I love conversations about how “digital” reproduction is somehow distinct from “analog” reproduction, but I admit that my current meditation is otherwise. Any photograph means something unique to me on Tuesday and something different when I look at it, or a reproduction of it, on Wednesday.

It would seem that nothing remains the same, regardless of material, place, or time.

Works of painting and sculpture would seem to have straightforward relationship to “uniqueness.” The artist makes the work and hopefully finds a place outside the studio for it to exist, the artist can then perceive a lack of that particular work in their life. I have rarely, if ever, known this experience of “missing” an artwork; as a photographer I always hold onto a negative or digital file and can access the image at any point in time. Considering the notion of a unique work, I decided to load photosensitive paper into my camera, as opposed to the traditional method of loading photosensetive film into the camera. Film is initially sensitive to light, and once developed it remains partially translucent. Film is made this way so that light can shine through it onto light sensitive paper, producing a photographic reproduction print. By loading paper into my camera instead of film, I bypassed the film: the essence of traditional reproduction, making instead a relatively unique image on paper.
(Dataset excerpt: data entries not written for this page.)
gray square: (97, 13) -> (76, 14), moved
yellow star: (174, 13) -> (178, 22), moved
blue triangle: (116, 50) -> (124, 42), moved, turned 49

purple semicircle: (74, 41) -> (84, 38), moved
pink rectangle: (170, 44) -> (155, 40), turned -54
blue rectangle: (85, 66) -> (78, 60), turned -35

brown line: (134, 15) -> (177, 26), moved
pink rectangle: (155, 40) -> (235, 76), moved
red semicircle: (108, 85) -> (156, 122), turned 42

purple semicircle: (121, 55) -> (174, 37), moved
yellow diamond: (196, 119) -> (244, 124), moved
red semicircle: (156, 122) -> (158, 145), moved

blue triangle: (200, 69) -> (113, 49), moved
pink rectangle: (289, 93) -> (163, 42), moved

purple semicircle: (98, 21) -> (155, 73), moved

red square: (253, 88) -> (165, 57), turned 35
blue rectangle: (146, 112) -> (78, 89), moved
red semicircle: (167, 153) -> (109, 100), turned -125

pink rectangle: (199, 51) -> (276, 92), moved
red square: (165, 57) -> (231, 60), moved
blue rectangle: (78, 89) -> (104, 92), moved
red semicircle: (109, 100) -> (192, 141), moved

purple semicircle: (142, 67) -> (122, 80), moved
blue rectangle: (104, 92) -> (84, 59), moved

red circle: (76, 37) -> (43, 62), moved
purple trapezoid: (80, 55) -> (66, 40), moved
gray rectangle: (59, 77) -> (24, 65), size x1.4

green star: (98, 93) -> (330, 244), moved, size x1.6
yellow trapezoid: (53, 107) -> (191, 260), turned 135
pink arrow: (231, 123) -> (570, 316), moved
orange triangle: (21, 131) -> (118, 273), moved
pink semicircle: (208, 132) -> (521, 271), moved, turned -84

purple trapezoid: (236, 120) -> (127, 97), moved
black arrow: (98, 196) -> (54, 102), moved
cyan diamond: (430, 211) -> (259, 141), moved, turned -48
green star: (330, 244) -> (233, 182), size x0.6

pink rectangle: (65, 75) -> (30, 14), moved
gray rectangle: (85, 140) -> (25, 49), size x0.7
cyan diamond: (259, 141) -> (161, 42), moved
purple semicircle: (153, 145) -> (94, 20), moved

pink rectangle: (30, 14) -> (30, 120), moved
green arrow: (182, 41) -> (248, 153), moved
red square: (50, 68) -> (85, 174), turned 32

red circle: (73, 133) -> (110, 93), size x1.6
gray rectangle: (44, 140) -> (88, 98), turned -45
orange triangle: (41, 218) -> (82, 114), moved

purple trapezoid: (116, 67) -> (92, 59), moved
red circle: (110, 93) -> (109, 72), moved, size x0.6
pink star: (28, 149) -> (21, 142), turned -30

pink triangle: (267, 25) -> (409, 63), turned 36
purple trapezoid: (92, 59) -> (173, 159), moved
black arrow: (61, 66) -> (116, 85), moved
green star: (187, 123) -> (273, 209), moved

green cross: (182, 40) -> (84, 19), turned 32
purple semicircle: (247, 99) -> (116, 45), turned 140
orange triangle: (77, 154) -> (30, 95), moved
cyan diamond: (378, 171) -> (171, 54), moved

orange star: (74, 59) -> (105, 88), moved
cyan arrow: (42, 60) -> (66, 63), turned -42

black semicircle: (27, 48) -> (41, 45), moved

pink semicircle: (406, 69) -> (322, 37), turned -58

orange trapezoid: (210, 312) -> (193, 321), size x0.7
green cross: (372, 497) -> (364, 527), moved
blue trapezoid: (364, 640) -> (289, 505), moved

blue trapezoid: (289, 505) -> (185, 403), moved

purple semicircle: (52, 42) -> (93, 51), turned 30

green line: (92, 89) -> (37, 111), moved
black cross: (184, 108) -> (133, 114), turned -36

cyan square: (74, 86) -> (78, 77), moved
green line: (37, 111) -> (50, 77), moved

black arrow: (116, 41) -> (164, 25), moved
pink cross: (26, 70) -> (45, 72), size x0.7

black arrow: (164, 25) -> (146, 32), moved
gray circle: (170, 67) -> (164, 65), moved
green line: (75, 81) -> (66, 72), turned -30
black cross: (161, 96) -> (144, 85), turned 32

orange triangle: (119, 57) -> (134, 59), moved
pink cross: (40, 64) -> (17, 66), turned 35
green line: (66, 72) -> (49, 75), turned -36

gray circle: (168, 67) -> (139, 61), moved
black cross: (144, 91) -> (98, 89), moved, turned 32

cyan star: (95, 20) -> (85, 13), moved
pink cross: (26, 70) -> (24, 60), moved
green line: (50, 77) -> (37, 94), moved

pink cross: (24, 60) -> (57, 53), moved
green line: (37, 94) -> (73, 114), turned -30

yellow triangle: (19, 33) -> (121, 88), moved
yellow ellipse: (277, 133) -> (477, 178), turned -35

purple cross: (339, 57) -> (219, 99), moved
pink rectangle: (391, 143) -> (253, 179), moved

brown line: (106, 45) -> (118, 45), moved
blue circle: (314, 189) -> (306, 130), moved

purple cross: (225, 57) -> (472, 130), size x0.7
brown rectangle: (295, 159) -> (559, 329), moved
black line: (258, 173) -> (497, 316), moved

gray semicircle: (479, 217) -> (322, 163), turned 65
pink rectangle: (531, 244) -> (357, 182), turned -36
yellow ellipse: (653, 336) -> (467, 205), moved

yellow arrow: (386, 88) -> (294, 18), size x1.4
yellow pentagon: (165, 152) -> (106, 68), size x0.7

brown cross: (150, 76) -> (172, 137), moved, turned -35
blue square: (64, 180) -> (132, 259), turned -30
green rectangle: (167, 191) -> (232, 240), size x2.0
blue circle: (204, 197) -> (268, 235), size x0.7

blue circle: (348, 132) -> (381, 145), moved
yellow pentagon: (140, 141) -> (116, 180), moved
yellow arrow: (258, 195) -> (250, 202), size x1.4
Now… for the subject matter of the image in question: I must return to this notion of reproduction and the physical im/possibility of it. I look at a reproduction on Tuesday and it is different still from my viewing of it on Wednesday. And so….. I took some 20 photographic prints of the sky and I made a small pile of them on the ground. On top of the pile I placed two small rocks, and I hoped that that rocks would hold the prints down- keep them in place like a paperweight- keep things from shifting about and changing position in space and in time. But this task in im/possible. I mounted the photographic print, and I designed a frame for good measure, but still… it refuses to keep still, as I understand it.